Medicaid work requirement exemptions

Over the last year, federal health officials stated that certain people and groups would be exempt from these requirements, including women who are pregnant or have recently given birth, people with disabilities or medical conditions, parents and caretakers of children age 13 and younger or people with disabilities, those in treatment for alcohol or drug addiction, American Indians, Alaska Natives, and others.

The Centers for Medicare & Medicaid Services released interim guidance on June 1 about how states should process medical frailty exemptions and under what circumstances.

The definition stipulates that in addition to having a qualifying condition, people must prove that their medical frailty will “significantly impair their ability to comply with the [work] requirement,” the federal agency stated.

People will be able to self-attest their condition under the frailty definition throughout 2027 and once in 2028, but will then need to provide proof. Otherwise, they risk losing Medicaid health insurance.

Democrats in the lawsuit argue that the work requirements and exemption rules are unconstitutional and violate federal administrative procedural law.

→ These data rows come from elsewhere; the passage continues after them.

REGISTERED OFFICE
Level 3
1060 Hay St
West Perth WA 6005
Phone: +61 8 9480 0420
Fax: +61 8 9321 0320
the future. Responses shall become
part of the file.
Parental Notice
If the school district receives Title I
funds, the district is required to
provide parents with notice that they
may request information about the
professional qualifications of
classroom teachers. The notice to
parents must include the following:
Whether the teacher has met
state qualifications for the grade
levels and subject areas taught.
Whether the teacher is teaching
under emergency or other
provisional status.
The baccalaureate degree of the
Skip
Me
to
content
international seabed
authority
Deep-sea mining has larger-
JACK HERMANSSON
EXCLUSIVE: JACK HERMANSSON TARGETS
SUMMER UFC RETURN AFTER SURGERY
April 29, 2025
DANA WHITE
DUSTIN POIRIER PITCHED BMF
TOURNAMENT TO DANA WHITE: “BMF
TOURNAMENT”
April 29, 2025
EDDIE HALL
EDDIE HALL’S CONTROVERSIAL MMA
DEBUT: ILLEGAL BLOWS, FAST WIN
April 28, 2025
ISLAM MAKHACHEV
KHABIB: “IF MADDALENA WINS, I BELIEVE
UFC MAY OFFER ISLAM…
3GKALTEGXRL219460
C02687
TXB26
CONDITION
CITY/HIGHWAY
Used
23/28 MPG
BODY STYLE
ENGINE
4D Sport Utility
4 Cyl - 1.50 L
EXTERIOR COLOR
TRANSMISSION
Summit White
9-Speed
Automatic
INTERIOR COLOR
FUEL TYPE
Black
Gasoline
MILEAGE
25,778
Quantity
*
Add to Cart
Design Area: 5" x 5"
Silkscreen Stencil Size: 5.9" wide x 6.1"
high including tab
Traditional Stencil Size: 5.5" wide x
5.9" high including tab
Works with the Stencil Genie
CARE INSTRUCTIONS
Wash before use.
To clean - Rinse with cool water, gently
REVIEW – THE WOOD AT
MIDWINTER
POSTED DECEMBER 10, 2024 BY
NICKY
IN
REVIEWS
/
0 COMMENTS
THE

“People with disabilities, patients in the middle of cancer treatment, or those struggling with another serious or complex health condition, shouldn’t be at risk of losing the care that helps maintain their health,” plaintiffs wrote in court documents. “Nowhere in H.R. 1 does Congress state that individuals’ ability to work must be impaired in order to be ‘medically frail or otherwise have special medical needs,’ or to have a ‘serious or complex medical condition.’”

Pennsylvania Gov. Josh Shapiro blamed the president, Dr. Mehmet Oz, the head of the Centers for Medicare & Medicaid Services, and Health Secretary Robert F. Kennedy Jr. “for trying to rip away Medicaid from Pennsylvanians who need it most.”

“Donald Trump, Dr. Oz, and RFK Jr. are hellbent on trying to push aside people who rely on Medicaid to get the care they need,” Shapiro said in a statement on social media. “But here in Pennsylvania, we’re going to keep standing up to protect our most vulnerable Pennsylvanians.”